Though a narrative seems to follow, it is perhaps the show’s only red herring. The largest work, a Confetti piece, is his most recent, though the series began in 2009. But in its perfect snapshot of commotion, its nowness shows. “It truly is just a series of marks, and in that is so much,” he divines. “It’s an endless, infinite series of feelings. […] This is the newest work in the show, and I wasn’t even thinking about this, but I’m always trying to capture a moment, and all of a sudden the moment doesn’t matter—it turns into something that has nothing to do with time.” It’s a painting so big it has earned a museum, and not the other way around (as institutions might have you think).

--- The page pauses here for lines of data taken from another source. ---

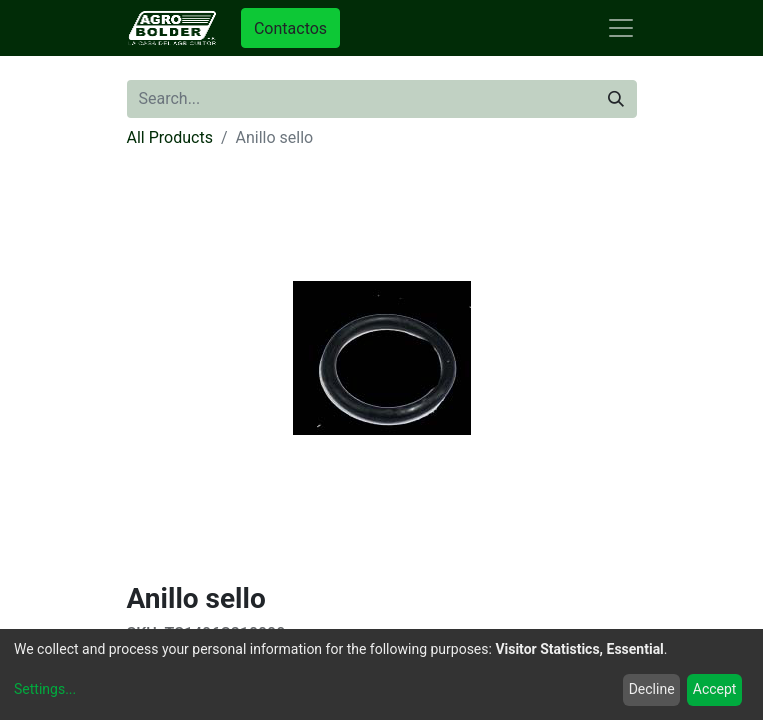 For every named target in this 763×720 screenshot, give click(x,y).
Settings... (45, 689)
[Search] (616, 99)
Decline (652, 689)
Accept (715, 689)
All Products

It is the Big Bang, the Allegory of Divine Providence, Jasper Johns’ White Flag, and what Herzog calls “ecstatic truth,” all at once.
Yet, whether explosively arbitrary or candle-precise, painted by one hand or by a dedicated multitude of assistants’, Colen says no work is free of his ego—but I believe what he means is his heart. “I have to believe in all these things 100% for them to exist,” he says. “I have to think that they have unknown potential, and if I don’t feel like that, they shut down.” This is the crux of his practice: a conviction for which he is all too often accused of contrarianism, overconfidence, and being contrived. “The one thing nobody else can do for me is give me faith,” he dismisses. In a world of suggestions and superpositions, this obviously makes him a target. But he believes, and that’s enough for me to believe, too.
So I show up at the opening of Oil Painting in as close as I can get to a Dan Colen jersey: a clear head, a purpose, a pretty girl, and a flannel. This, I think, is enough.